# Beginner Question



## Hiro Protagonist (Mar 16, 2007)

If I wanted to make a quick comic through use of computer applications, such as Adobe Photoshop, how would one go about doing this?  My drawing is fair enough when using my hands, but on the computer (I don't have a tablet) I find it hard to draw anything.

Does anyone have any ideas on how to go about doing this?  If I drew an image, I wouldn't have much trouble scanning it to my computer and coloring it in Photoshop.  The real trouble comes with getting it into a "Comic book" format.  Any tips on doing this are greatly appreciated


----------



## darkwolf (Jun 26, 2007)

Once you have the images, formatting it into a comic book format would be relatively easy. Create a new image that is the size of a comic book page. Now take your other images, resize them, then copy and paste them into the comic page image. Be sure to keep them in seperate layers and don't flatten the image. Use Edit>Transform>Scale to resize any of the smaller images once they're in the main comic page file.

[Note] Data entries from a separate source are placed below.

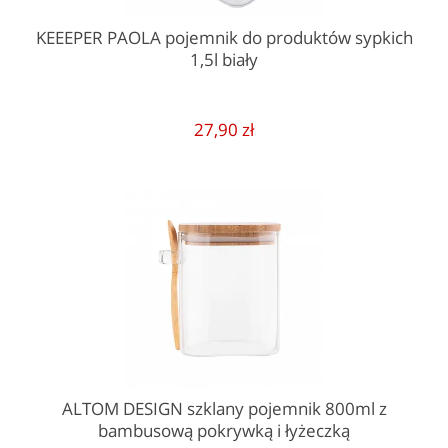
KEEEPER PAOLA pojemnik do produktów sypkich
1,5l biały
27,90 zł
ALTOM DESIGN szklany pojemnik 800ml z
bambusową pokrywką i łyżeczką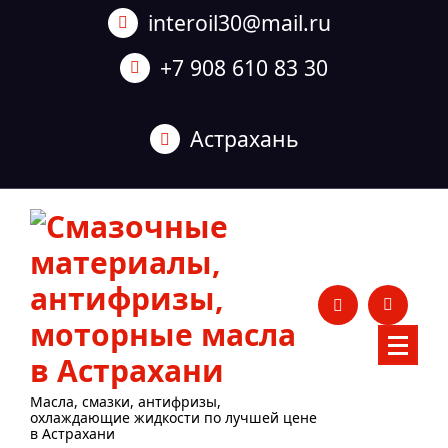
Перейти
interoil30@mail.ru
к
содержанию
+7 908 610 83 30
Астрахань
Масла, смазки, антифризы,
охлаждающие жидкости по лучшей цене
в Астрахани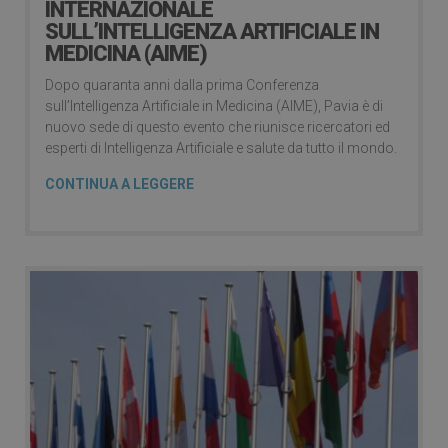
INTERNAZIONALE
SULL’INTELLIGENZA ARTIFICIALE IN
MEDICINA (AIME)
Dopo quaranta anni dalla prima Conferenza
sull’Intelligenza Artificiale in Medicina (AIME), Pavia è di
nuovo sede di questo evento che riunisce ricercatori ed
esperti di Intelligenza Artificiale e salute da tutto il mondo.
CONTINUA A LEGGERE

When all of the images are in, arrange and scale them to taste - create a new layer that is on top of all of the other layers, fill it with 100% black, and then use the polygon lasso tool or the marquee selection tools to cut out shapes in the black layer to reveal your individual images.

You can create speech bubbles using the custom shape tool and then add your text in over the bubbles. Viola! Comic page complete.

Good luck!
Darkwolf


----------